Lightweight comedy, Simon often drew on his own Bronx and Washington Heights upbringing, on his parents’ volatile marriage, so the psychology is just so. And his linguistic agility comes from long apprenticeship on comedy shows in the 1950s. Comedy was escapism from a miserable early life. Escapism we need, too, but it doesn’t warrant the ticket prices—poof and it’s gone. It’s a blancmange.

A sell-out at the Hudson Theatre New York, this John Benjamin Hickey directed production was apparently “the third-highest grossing play revival in Broadway history during its limited 19-week engagement”.

Neil Simon’s Plaza Suite can hardly fail in London with its original Broadway celebrity cast in what is basically a double act, he the foil, the feed, to her stand-up. And can she punch it. Tickets are selling at silly prices, £300+ for best seats—are critics even required?

If you’d paid eye-watering sums, you’d be determined to enjoy whatever was placed in front of you, wouldn’t you? The minute the celebrity stars show their faces, before a line is spoken, they are received with warm applause. Neil Simon’s subtly dropped one-liners and situational comedy keep the audience laughing. I’m harder to please. The music is jaunty.
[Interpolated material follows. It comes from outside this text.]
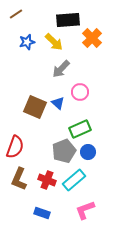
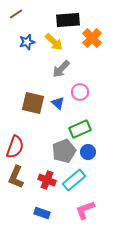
brown square: moved 2 px left, 4 px up; rotated 10 degrees counterclockwise
brown L-shape: moved 3 px left, 2 px up
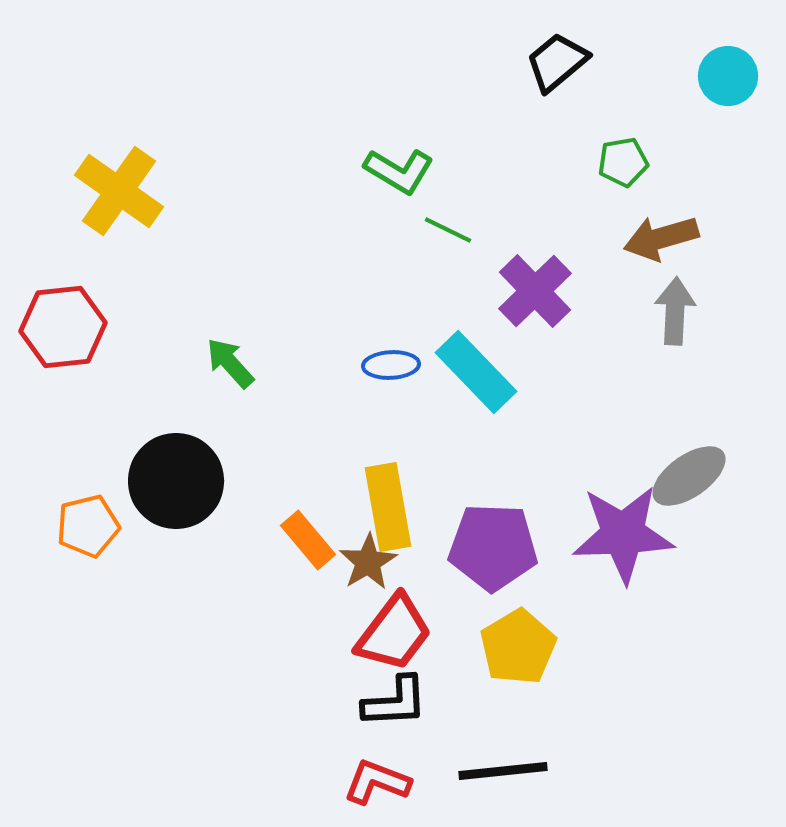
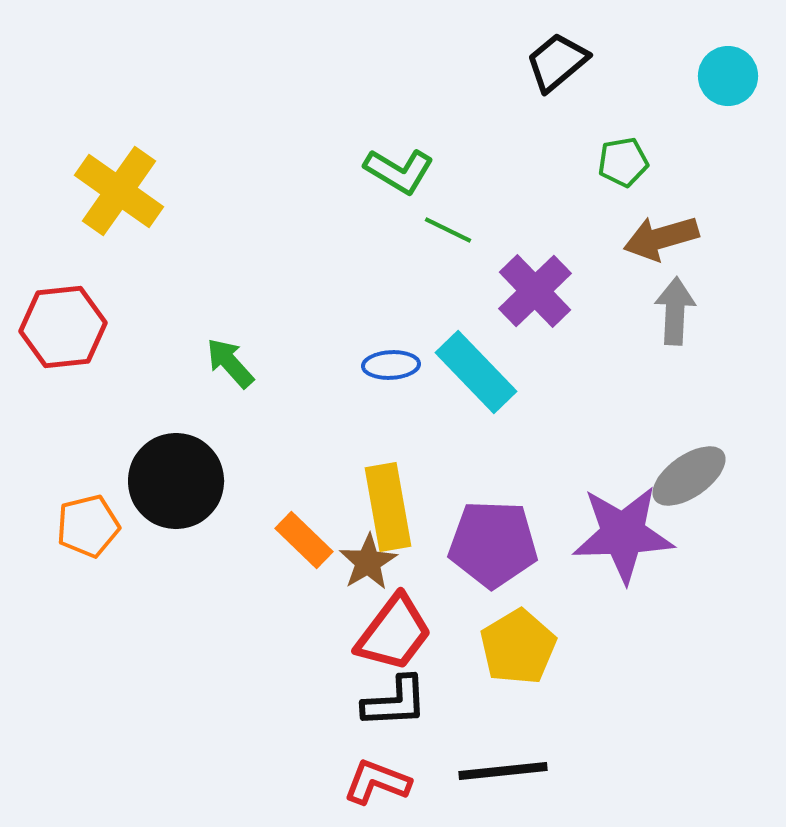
orange rectangle: moved 4 px left; rotated 6 degrees counterclockwise
purple pentagon: moved 3 px up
The prolific Neil Simon (1927–2018) wrote tons of plays and films (many adaptations of his plays from 1966–1998). There’s a treasure trove of possibilities for revival. Maybe not original—Noël Coward, who two or three years earlier had written Suite in Three Keys, set in a suite in a Swiss Hotel, commented on the similarity—but generous and not too demanding.
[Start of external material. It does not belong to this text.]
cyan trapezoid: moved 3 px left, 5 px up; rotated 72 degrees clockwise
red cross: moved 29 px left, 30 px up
Apparently you can apply for £40 daily lottery tickets. “At every performance, ten tickets—normally located on the front row of the stalls—will be exclusively available for purchase by lottery winners. Winners will be randomly selected every Monday for all of the performances in the following week… Winners will be sent a unique booking link (maximum 2 tickets per person) and have 24 hours to pay for their tickets.”